Surprisingly enough, this produces interesting results, which led to this paper. Basically, that paper shows that methylphenidate actually attenuated the deficits associated with damage induced by methamphetamine (methamphetamine does all the damage of amphetamine , but adds a lot to that damage). So surprisingly enough, methylphenidate actually can attenuate the neurotoxicity associated with amphetamine, if taken along with it. Keep in mind, though, that methylphenidate has a shorter half-life than amphetamine.
Has amphetamine's neurotoxicity (relative to methylphenidate) been experimentally demonstrated? Here's one of the papers. As the use of amphetamine in the treatment of ADHD has increased, a large body of preclinical data has accrued indicating that amphetamine has the potential to damage brain dopamine-containing neurons in experimental animals.

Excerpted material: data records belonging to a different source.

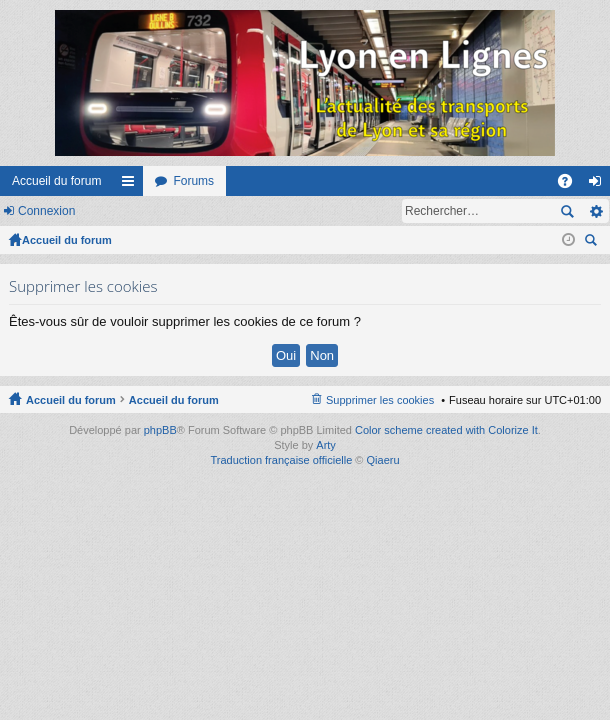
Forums (193, 181)
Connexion (46, 211)
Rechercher (567, 211)
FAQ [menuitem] (571, 185)
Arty (326, 445)
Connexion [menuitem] (599, 185)
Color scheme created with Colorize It (446, 430)
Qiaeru (383, 460)
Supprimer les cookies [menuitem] (380, 400)
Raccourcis (132, 185)
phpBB (160, 430)
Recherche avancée (595, 211)
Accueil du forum (56, 181)
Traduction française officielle (281, 460)
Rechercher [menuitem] (593, 242)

In particular, the results of the present study indicate that an oral regimen of amphetamine, modeled after dosing regimens used in patients with ADHD, engenders plasma amphetamine concentrations that result in toxicity to brain dopaminergic axon terminals in baboons and squirrel monkeys. These results may have implications for the pathophysiology and treatment of ADHD and raise the question of whether or not plasma monitoring might be indicated in ADHD patients receiving higher, chronic doses of amphetamine.
That all being said, amphetamine's effects are not universally bad. It can increase neurogenesis, perhaps because many individuals with ADD are so distracted that their distraction effectively inhibits neural pathways from forming. Amphetamine/methylphenidate can help promote the formation of these neural pathways by reducing this noise. In early studies, high doses of amphetamine, comparable to amounts used by addicts, were shown to damage dopaminergic pathways.
In contrast to concerns about potential adverse effects of amphetamine on the brain during aging, it is remarkable that the reduction of the heightened risk for substance abuse that is otherwise associated with ADHD by the initiation of stimulant treatment during childhood appears to be accompanied by a congruent reduction in structural brain pathology. Unmedicated children with ADHD had smaller brain white matter volume than medicated children with ADHD or children without ADHD, suggesting that early stimulant treatment may normalize brain white matter volume in ADHD.
The mentioned lit review also says that amphetamine appears to be less neurotoxic in younger primates, as compared to older primates. With that being said, there is one studythat says that high doses of amphetamine in adolescence can impair adult working memory: With that said, the study was done in rats that didn't even have ADD, so it may not be that applicable. But it is still something that may merit consideration.
However, a recent paper suggests that methylphenidate exposure can increase inflammation and dopamine neuron loss in the basal ganglia, and that extracellular dopamine can auto-oxidized and get degraded too. So methylphenidate may not be as innocuous as once believed (though I would not be too concerned yet). There will definitely be a need of more research on this.